Enfant, j’ai eu très peu de livres, mais beaucoup de papier blanc, dans lequel mes parents, chocolatiers, pliaient les ballotins. Du papier blanc que je remplissais de mes dessins. Comme tous les enfants, je dessinais pour raconter. Mais, à l’opposé de beaucoup de petits qui deviennent grands, je n’ai pas arrêté de dessiner. Illustrer, c’est peut-être dessiner comme un enfant : c’est pour « faire beau », mais surtout pour raconter.

Les petits pas

Lors de mon court passage aux Beaux-Arts de Toulouse, les enseignants me reprochaient à juste titre le coté trop narratif de mon travail, je me suis alors dirigée vers les arts-appliqués. Je n’ai pas développé une grande dextérité dans le dessin (je suis désolée de vous avouer que je suis une piètre dessinatrice ! ). Pas très douée pour représenter la réalité, je préfère en prélever des petits bouts : un caillou (quoi de plus beau ? ), une feuille d’arbre, un bout de tissus effiloché, un papier froissé, de l’eau ou un nuage photographié. J’insère dans mes images ces « vraies choses », comme disent les enfants, pour qu’elles amènent leur propre poésie, tout en participant au récit. Par exemple, les petites cuillères en argent dans « Le prince au petit pois » racontent la délicatesse de la princesse, etc.
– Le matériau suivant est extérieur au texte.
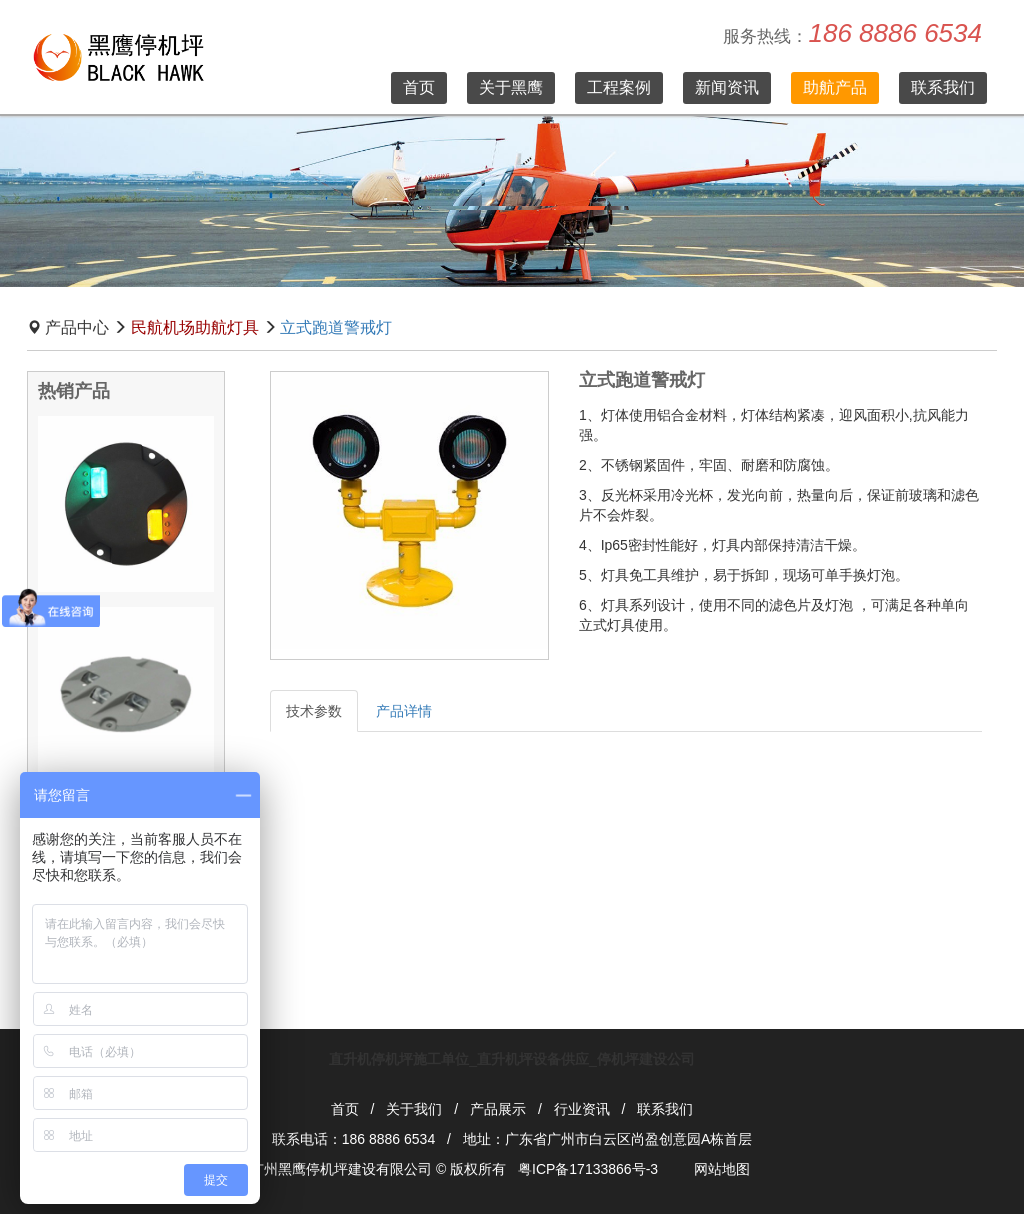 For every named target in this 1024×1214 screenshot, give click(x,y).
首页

J’adapte ma technique à chaque nouvel album, je construis un univers particulier (couleurs, matières, dessin), pour raconter, interpréter au mieux l’histoire. Un trait commun à tous : le dessin à la plume et encre de chine. Selon l’histoire, je décide soit de suivre le trait, soit de « dépasser » , ce qui trouble beaucoup les enfants...

Les pas chassés

Depuis 1996, je travaille dans différents domaines : la communication, la presse, et l’édition jeunesse . J’édite mon premier album auteur-illustrateur en 1997 (Le rêve d’Oscar chez Frimousse). Suivent ensuite d’autres albums chez différents éditeurs, Didier jeunesse pour l’illustration de comptines populaires comme « Meunier tu dors », l’Atelier du poisson soluble pour « Les 3 petites culottes » ou « Le Loup du Louvre », Casterman pour un recueil de comptines.

Je n’ai aucune idée de ce que doit être un livre pour la jeunesse, et je me garde bien de tenter d’établir une règle (les représentants s’en chargent !). Les enfants sont tellement différents et surprenants, je pense peu à leur regard quand je crée un album, ils ne sont pas une cible, je travaille juste le plus sincèrement possible.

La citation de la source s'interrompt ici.